Alarm.com is still our No. 1 resource for backend and we continue to work aggressively with them. I know we announced some alternatives, one of which being our own backend. At this point, however, we’ve set our business up to be one where we provide technology for what I would view to be the industry leaders who want to take the service side of the business as far as they can. We just need to have in our arsenal a range of capabilities that help them. If they choose to go in a slightly different direction than someone else, we need to be able to accommodate that. So we’ve created a group of possible solutions for them and they essentially will pick what’s in their better interests, where it fits with their long-term strategic view. But certainly from our perspective, our relationship with Alarm.com remains very strong and quite frankly, unless we’re pushed in another direction, that’s our desired partner.
What other vendors are you collaborating with?
We have Uplink and Telular, and those were provided to our customers as options should they desire to do something other than work with Alarm.com. We will still support those backends, but at the end of the day almost everything we have is tied to Alarm.com and our relationship with them remains very strong.

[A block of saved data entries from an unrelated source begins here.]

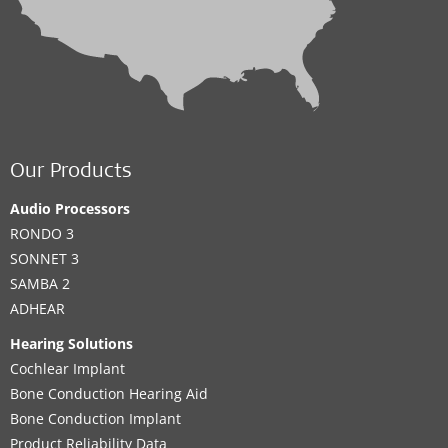
Our Products
Audio Processors
RONDO 3
SONNET 3
SAMBA 2
ADHEAR
Hearing Solutions
Cochlear Implant
Bone Conduction Hearing Aid
Bone Conduction Implant
Product Reliability Data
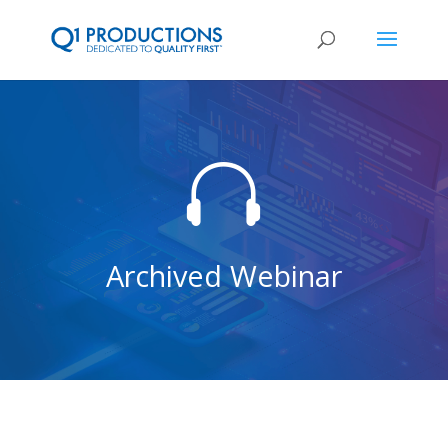

Archived Webinar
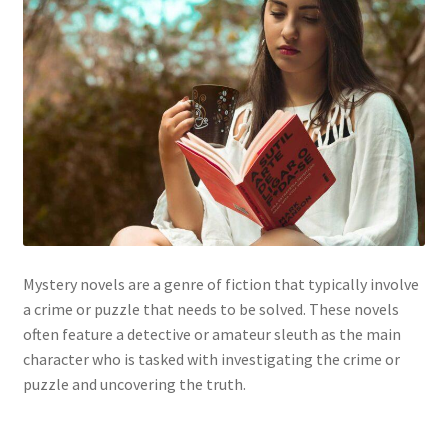
Mystery novels are a genre of fiction that typically involve
a crime or puzzle that needs to be solved. These novels
often feature a detective or amateur sleuth as the main
character who is tasked with investigating the crime or
puzzle and uncovering the truth.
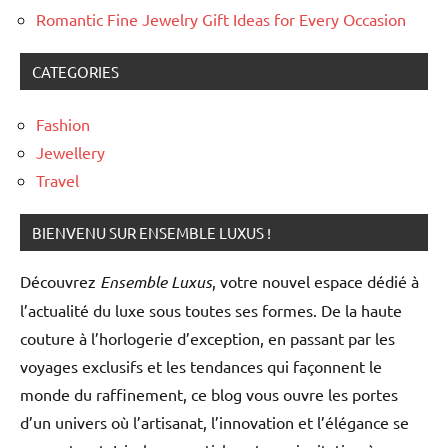
Romantic Fine Jewelry Gift Ideas for Every Occasion
CATEGORIES
Fashion
Jewellery
Travel
BIENVENU SUR ENSEMBLE LUXUS !
Découvrez
Ensemble Luxus
, votre nouvel espace dédié à
l’actualité du luxe sous toutes ses formes. De la haute
couture à l’horlogerie d’exception, en passant par les
voyages exclusifs et les tendances qui façonnent le
monde du raffinement, ce blog vous ouvre les portes
d’un univers où l’artisanat, l’innovation et l’élégance se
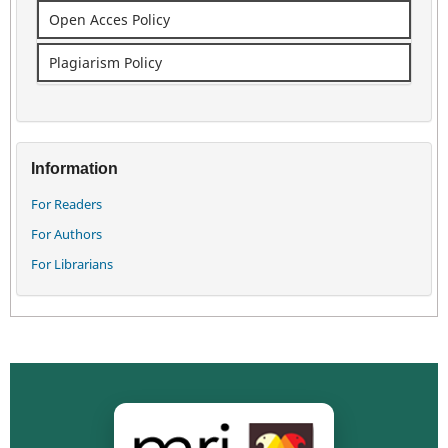
Open Acces Policy
Plagiarism Policy
Information
For Readers
For Authors
For Librarians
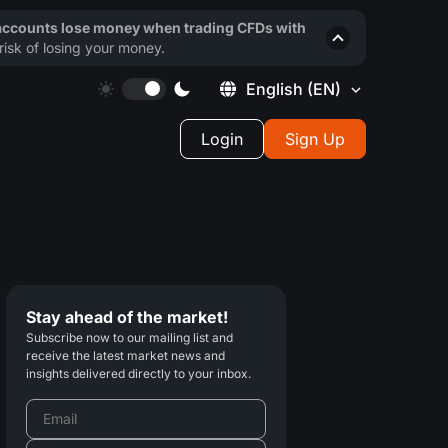
 accounts lose money when trading CFDs with
isk of losing your money.
English
(EN)
Login
Sign Up
Stay ahead of the market!
Subscribe now to our mailing list and
receive the latest market news and
insights delivered directly to your inbox.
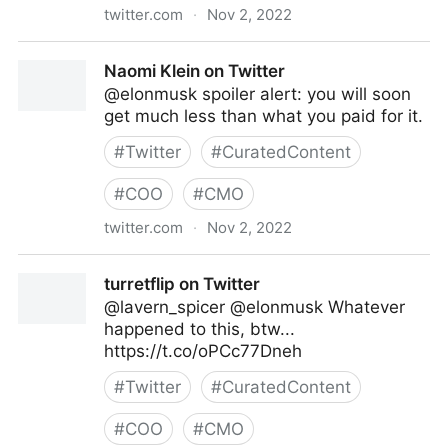
twitter.com
·
Nov 2, 2022
Caitlin on Twitter
Naomi Klein on Twitter
@elonmusk spoiler alert: you will soon
get much less than what you paid for it.
#
Twitter
#
CuratedContent
#
COO
#
CMO
twitter.com
·
Nov 2, 2022
Naomi Klein on Twitter
turretflip on Twitter
@lavern_spicer @elonmusk Whatever
happened to this, btw...
https://t.co/oPCc77Dneh
#
Twitter
#
CuratedContent
#
COO
#
CMO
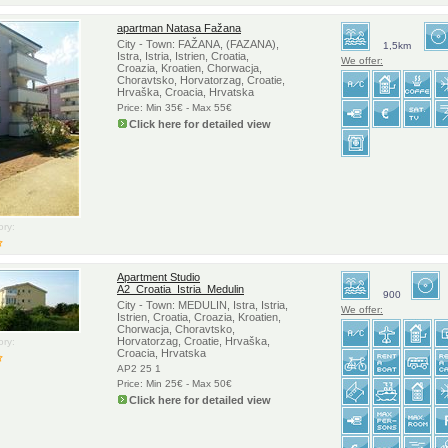
apartman Natasa Fažana
City - Town: FAŽANA, (FAZANA),
1,5km
Istra, Istria, Istrien, Croatia,
We offer:
Croazia, Kroatien, Chorwacja,
Choravtsko, Horvatorzag, Croatie,
Hrvaška, Croacia, Hrvatska
Price: Min 35€ - Max 55€
Click here for detailed view
ry:
Apartment Studio
A2_Croatia_Istria_Medulin
900
City - Town: MEDULIN, Istra, Istria,
We offer:
Istrien, Croatia, Croazia, Kroatien,
Chorwacja, Choravtsko,
Horvatorzag, Croatie, Hrvaška,
ry:
Croacia, Hrvatska
AP2 25 1
Price: Min 25€ - Max 50€
Click here for detailed view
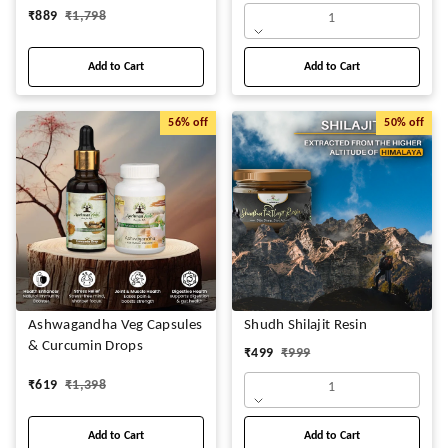
₹
889
₹
1,798
1
Add to Cart
Add to Cart
56%
off
50%
off
Ashwagandha Veg Capsules
Shudh Shilajit Resin
& Curcumin Drops
₹
499
₹
999
₹
619
₹
1,398
1
Add to Cart
Add to Cart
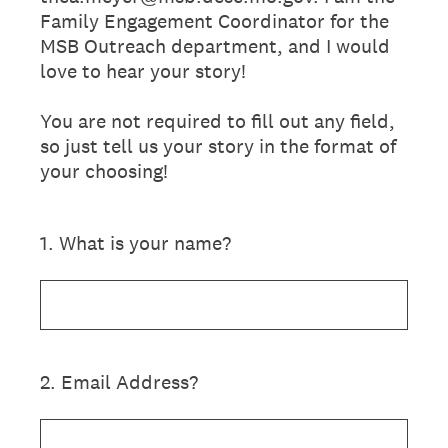
Family Engagement Coordinator for the
MSB Outreach department, and I would
love to hear your story!
You are not required to fill out any field,
so just tell us your story in the format of
your choosing!
1
.
What is your name?
2
.
Email Address?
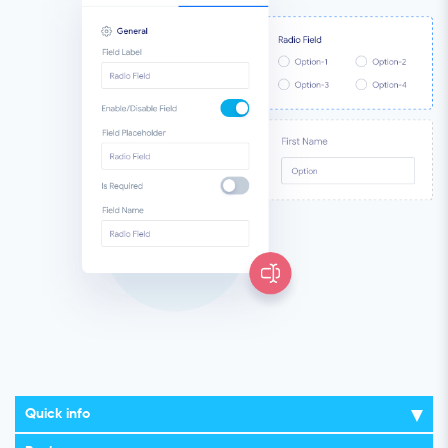
Quick info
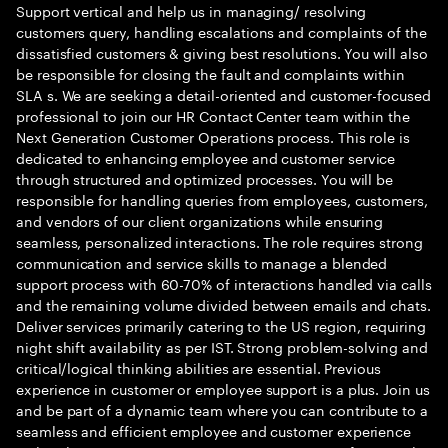
Support vertical and help us in managing/ resolving
customers query, handling escalations and complaints of the
dissatisfied customers & giving best resolutions. You will also
be responsible for closing the fault and complaints within
SLA s. We are seeking a detail-oriented and customer-focused
professional to join our HR Contact Center team within the
Next Generation Customer Operations process. This role is
dedicated to enhancing employee and customer service
through structured and optimized processes. You will be
responsible for handling queries from employees, customers,
and vendors of our client organizations while ensuring
seamless, personalized interactions. The role requires strong
communication and service skills to manage a blended
support process with 60-70% of interactions handled via calls
and the remaining volume divided between emails and chats.
Deliver services primarily catering to the US region, requiring
night shift availability as per IST. Strong problem-solving and
critical/logical thinking abilities are essential. Previous
experience in customer or employee support is a plus. Join us
and be part of a dynamic team where you can contribute to a
seamless and efficient employee and customer experience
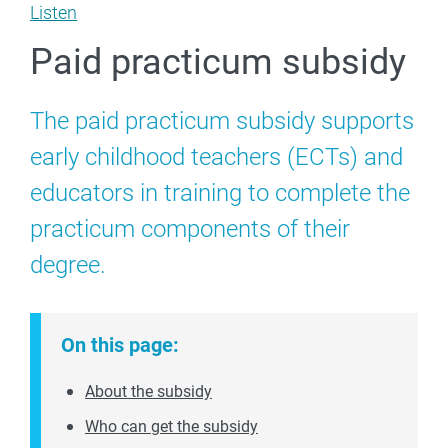
Listen
Paid practicum subsidy
The paid practicum subsidy supports
early childhood teachers (ECTs) and
educators in training to complete the
practicum components of their
degree.
On this page:
About the subsidy
Who can get the subsidy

Will you keep the 2GIG brand or eventually phase it out?
That brand has nice cache. It’s going to stick with us. We may be using it on other products. Particularly as that panel begins to expand in terms of its capabilities, of providing other solutions for service providers, then we most certainly will take the opportunity to brand it 2GIG.
Given 2GIG’s former connection to Vivint, is there a perception issue in the channel? Do dealers still believe it is a Vivint brand?
That was a challenge for 2GIG. It is no longer a challenge. It’s clear that we have a supplier relationship with Vivint, but at the same time we are providing that same level and capability to any dealer, large or small within reason, that wants to change their business. I think that separation is relatively clear today.